I have the dystopian malaise.
I’m generally the ideal fan for the dystopian novel. I loved The Hunger Games, and the Legend and Divergent series. I enjoyed the first two books in the Matched series by Ally Condie — I’m sure I’ll get around to book three — as well as The Debt Collector serial on Kindle.
But the market has become so flooded that it’s difficult to find the quality gems mixed in with the wreckage of an over-saturated genre. And right along with the dystopian influx, is the overabundance of books told in the first-person perspective. If done right, both of these methods can still be a big win for authors. Unfortunately, the clutter in bookstores may turn off some readers. I, for one, could use a break.
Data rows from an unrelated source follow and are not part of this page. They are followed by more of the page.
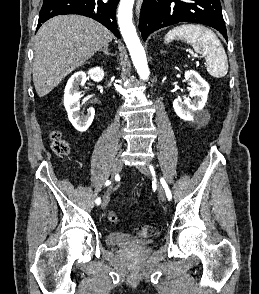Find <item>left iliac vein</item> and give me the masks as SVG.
Here are the masks:
<instances>
[{
  "instance_id": "1",
  "label": "left iliac vein",
  "mask_w": 259,
  "mask_h": 294,
  "mask_svg": "<svg viewBox=\"0 0 259 294\" xmlns=\"http://www.w3.org/2000/svg\"><path fill=\"white\" fill-rule=\"evenodd\" d=\"M138 170H139L142 174H144V175H146V176H151V175H152L151 170H150V165H149V164H145V165H140V166H138ZM158 194H159L160 199H161L163 202H165V201H166V195H165L164 189H163L161 186L158 187Z\"/></svg>"
}]
</instances>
Here’s a look at a few dystopian novels I picked up in the past few months:
Contributor, by Nicole Ciacchella
This was one of the better dystopian novels I read — based mainly on the fact that I actually finished it. Not exactly high praise. This first book in a new series introduces the idea of a society that is highly motivated to succeed on a career path. If they do, they are greatly rewarded. If they do not, they are ostracized. And if they cannot contribute due to injury or illness, they are disposable. This type of society encourages brilliance — and also ruthlessness — as young people compete for coveted training spots that will position them for leadership in their fields. There was nothing exactly “wrong” with this book, but there was also no great drama or love interests to keep me really hooked. It felt a little ho-hum. The similarity it bears to a highly competitive workplace in America is an intriguing commentary on our society, though.
Aberrant, by Ruth Silver
It’s possible I didn’t give this one a fair shot, but its similarities almost immediately to the premise of the well-known “Matched” series — in which society matches up spouses — bugged me. Also, the writing wasn’t at all on the same level. Almost immediately, our protagonist is being hauled away, for some unknown offense, and I really didn’t care. That’s when I decided to give it up.
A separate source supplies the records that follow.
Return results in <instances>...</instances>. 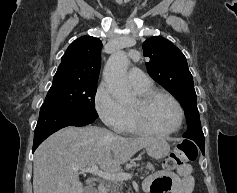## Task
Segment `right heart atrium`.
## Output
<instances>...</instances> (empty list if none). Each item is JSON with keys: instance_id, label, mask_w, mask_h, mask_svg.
I'll return each instance as SVG.
<instances>
[{"instance_id": "d8ad5b80", "label": "right heart atrium", "mask_w": 237, "mask_h": 193, "mask_svg": "<svg viewBox=\"0 0 237 193\" xmlns=\"http://www.w3.org/2000/svg\"><path fill=\"white\" fill-rule=\"evenodd\" d=\"M94 105L105 125L116 132L123 131L126 124V111L105 83L98 86L94 95Z\"/></svg>"}]
</instances>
The Elite (Selection series), by Kiera Cass
The first book of the Selection series drew me in a bit more than the others mentioned here. In this society, families are divided into scores — 3s, 4s, 5s etc. Girls can marry up, but men who marry someone higher than their rank bring their wives down a notch. Each level determines your profession in life — from servants to artists to the very wealthy. When a contest is held, similar to The Bachelor, to select the prince’s wife, America Singer finds herself in the running — despite being in love with a 6 who is below her station. Though the plot, at least in this first book, seems a little thin, it kept me interested — which is more than a lot of books in the genre do these days.
Delirium, by Lauren Oliver
I’m still working my way through this one. Initially, I was intrigued by the concept: Love as a disease. In this world, the people have a procedure at age 18 that “cures” them of the ailment and ensures a peaceful life. As in other books I’ve read, they are then “matched” with a suitable spouse. There are “invalids” living in the wilds, however, who have never been cured and threaten the stability of their society. As interesting as the premise is, it took me a long time to connect with the main character, and this is one example where the first-person POV grates on me.